Fragen an SchafeZur Lyrik und Prosa von Levin Westermann

Es gibt einen Song der kanadischen Indierock-Band The Weakerthans, der einen etwas komplizierten Titel trägt: Our Retired Explorer (Dines with Michel Foucault, 1961). Der Song vom Album Reconstruction Site von 2003 handelt von einem Polarforscher im Ruhestand, der mit dem französischen Philosophen zu Abend isst, vermutlich in Paris. Der Forscher erzählt von seinen Expeditionen zum Südpol; von den Ausführungen des Philosophen ist er offenbar eher verwirrt: »I’m not entirely sure what you talking about«, er will dann aufbrechen, »just one more drink«, weil er seine Hunde noch füttern müsse.

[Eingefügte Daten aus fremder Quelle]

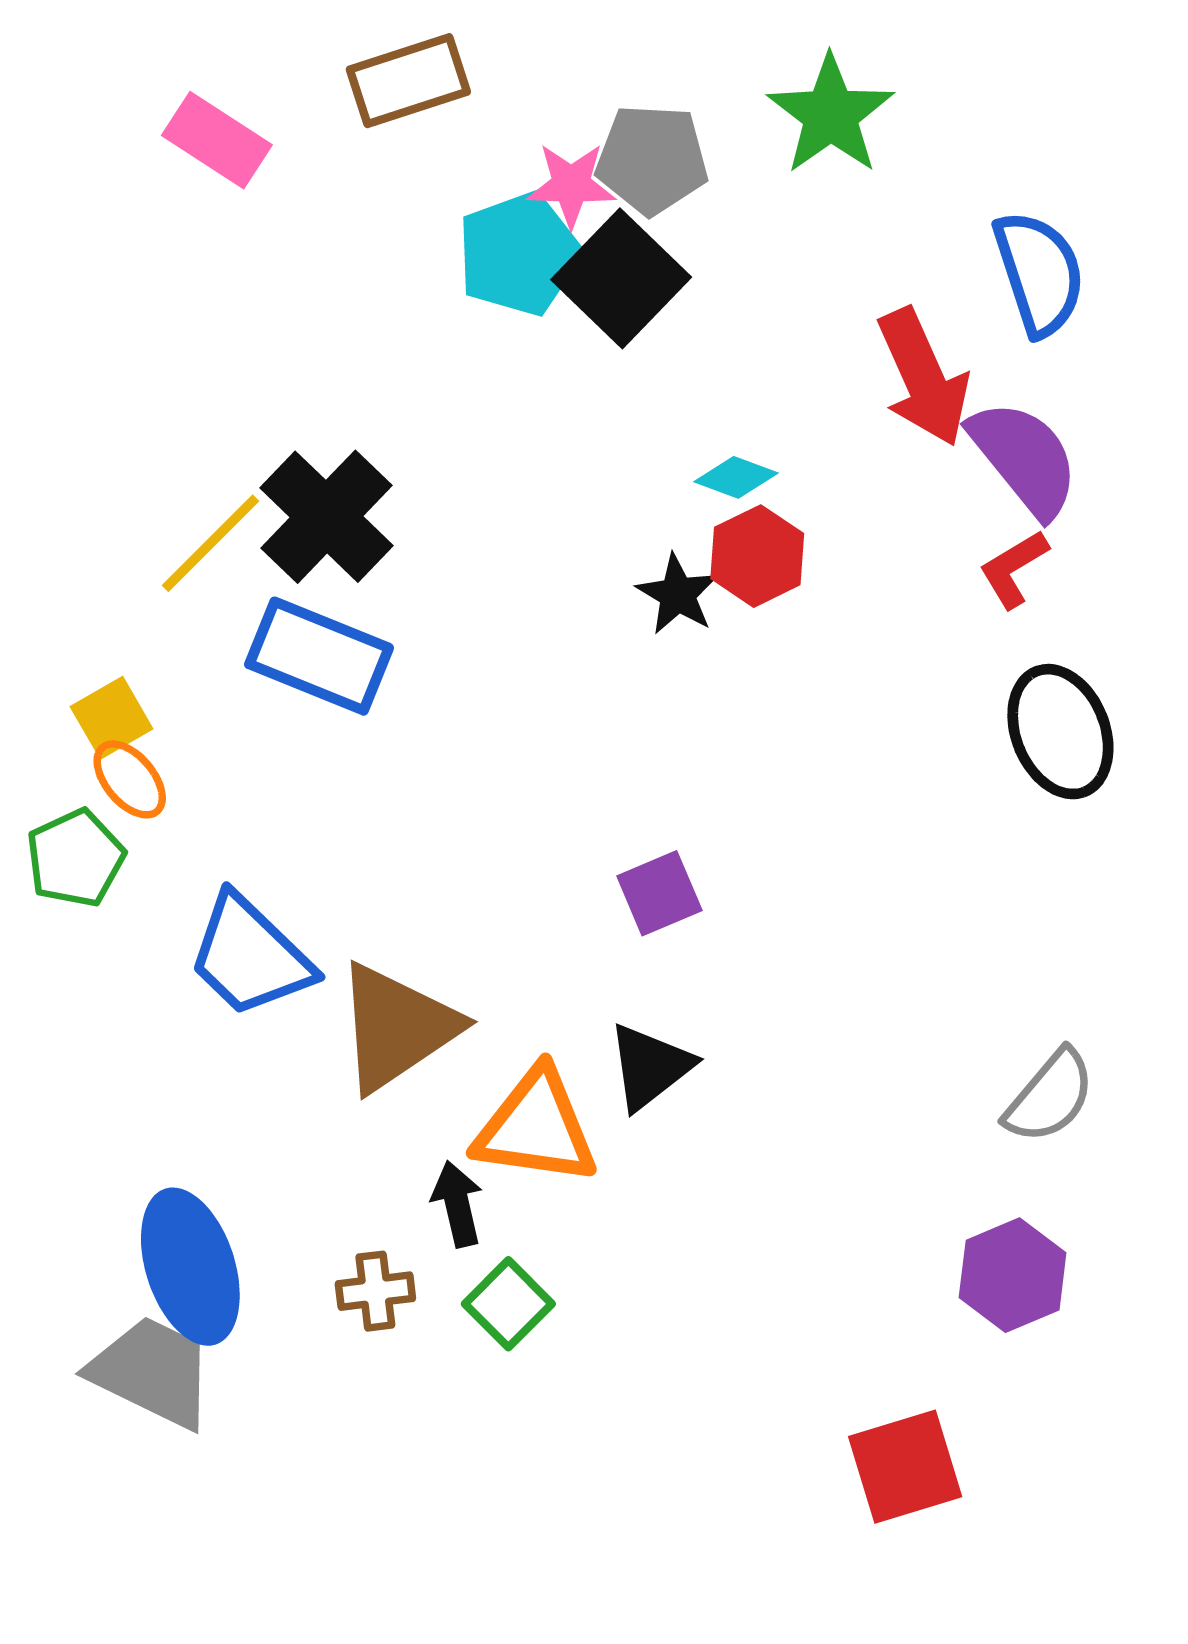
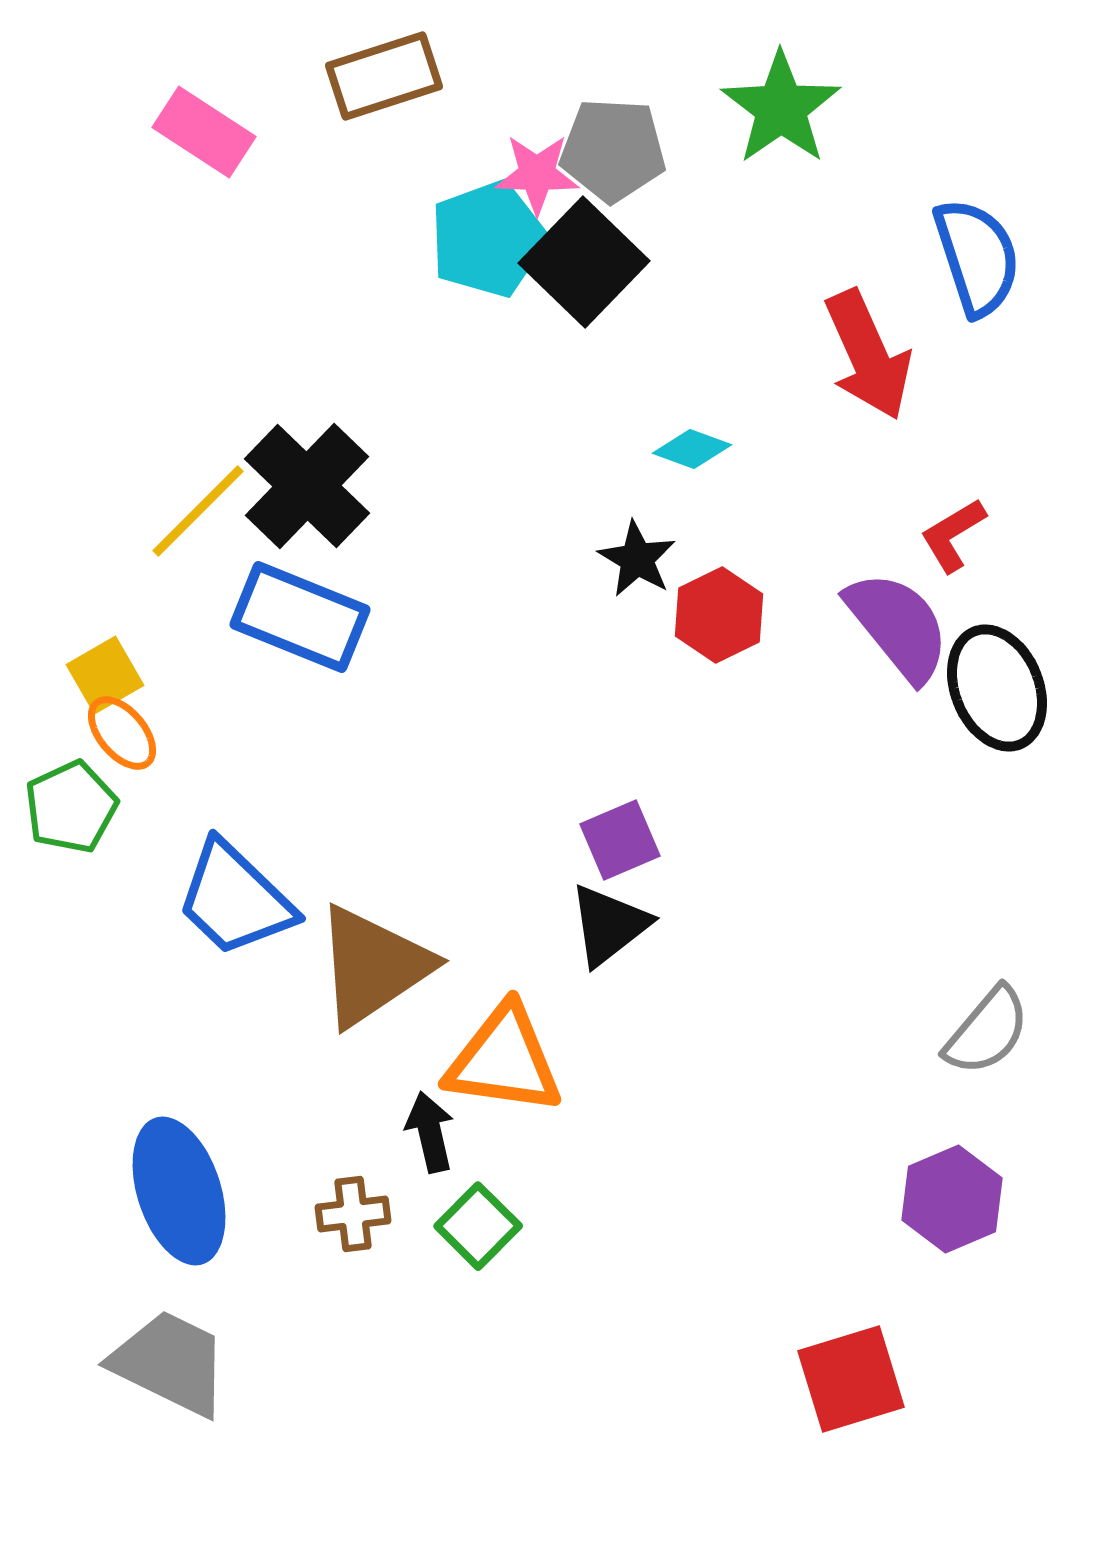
purple semicircle: (1024, 458) -> (898, 626), moved
red hexagon: (757, 556) -> (719, 615), moved
black triangle: (650, 1067) -> (609, 925), moved
gray trapezoid: (152, 1372) -> (170, 1363), moved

Dann fällt dem Forscher plötzlich auf, dass sein Gegenüber in einem bestimmten Licht wie Shackleton aussieht, was ihn wieder auf sein Lieblingsthema bringt. »Yes, a penguin taught me French/ back in Antarctica.« Da bleibt er doch noch und beginnt immer begeisterter von der Antarktis zu schwärmen, von den Schatten dort, den abbrechenden Eisbergen, der Polarnacht. »Thank you for the flowers and the book by Derrida/ But I
must be getting back to dear Antarctica.« Ob er, Foucault, ihm nicht ein Schiff leihen könnte und ein Dutzend fähiger Männer?  Weakerthans-Sänger John K. Samson beschwört am Ende mehrfach den fernen, geheimnisvollen, menschenleeren Kontinent, den Sehnsuchtsort am anderen Ende der Welt. »Oh, Antarctica«. Die unerforschte, unvermessene, unkartierte Natur als Gegenbild zu den Abstraktionen des Geistes, den leeren Begriffshülsen der Philosophie. Wirklichkeit statt Theorie, Shackleton statt Foucault.

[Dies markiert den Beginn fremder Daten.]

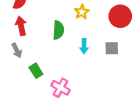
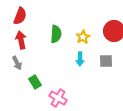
yellow star: (82, 12) -> (83, 37), moved
green semicircle: (58, 30) -> (56, 34), moved

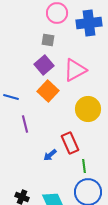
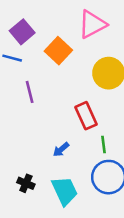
purple square: (44, 65) -> (22, 32), moved
blue arrow: (50, 155) -> (61, 149), moved

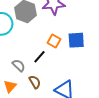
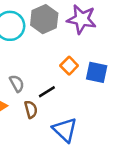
black line: (39, 57) -> (47, 92), moved

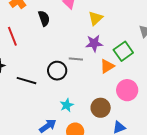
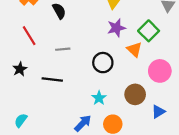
gray line: (76, 59) -> (63, 49), moved
orange triangle: (107, 66) -> (134, 50), turned -35
black circle: (57, 71) -> (103, 63), moved

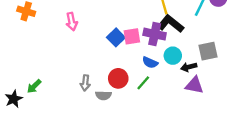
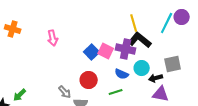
pink square: (132, 36) -> (106, 51), turned 35
red circle: (118, 78) -> (89, 80), moved
gray arrow: (85, 83) -> (65, 92), turned -48
green line: (143, 83) -> (116, 92), turned 32

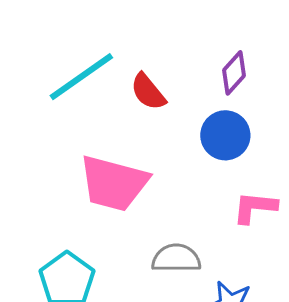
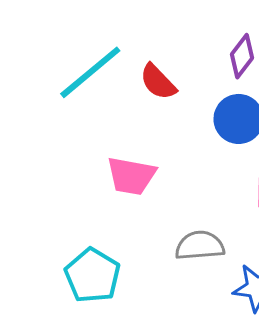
pink trapezoid: (114, 183) -> (131, 176), size x0.7

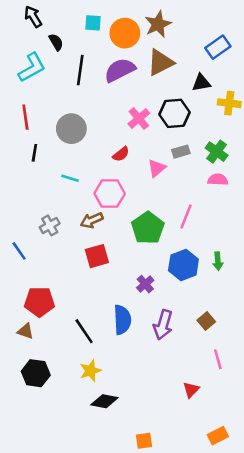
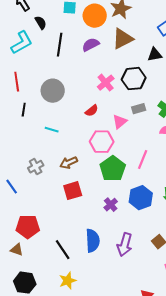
purple semicircle: (120, 70) -> (91, 45), size x0.7
pink hexagon: (110, 194) -> (102, 142), moved
purple cross: (145, 284) -> (111, 205), moved

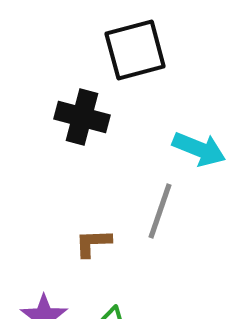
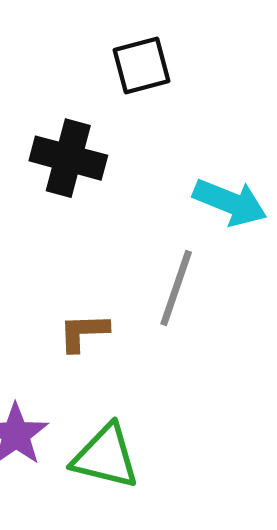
black square: (135, 50) -> (142, 65), size x0.7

Auch in Levin Westermanns Essay Titan Dome spielt der Antarktisforscher Sir Ernest Shackleton eine wichtige Rolle. Shackleton, der von 1874 bis 1922 lebte, ist einer der Protagonisten der heroischen Epoche der Polarexpeditionen, der trotz seines Scheiterns – den Südpol erreichte er nie – zu einem Mythos wurde. (Wir alle kennen die  dramatische Geschichte der im Packeis zermalmten Endurance und die spektakuläre Rettung.) Westermann berichtet, wie er bei einem längeren Aufenthalt in Paris, bei dem er vor allem Expeditionen in die Antiquariate unternahm, einen opulenten Band erwarb: South: The Illustrated Story of Shackleton’s Last Expedition 1914–17.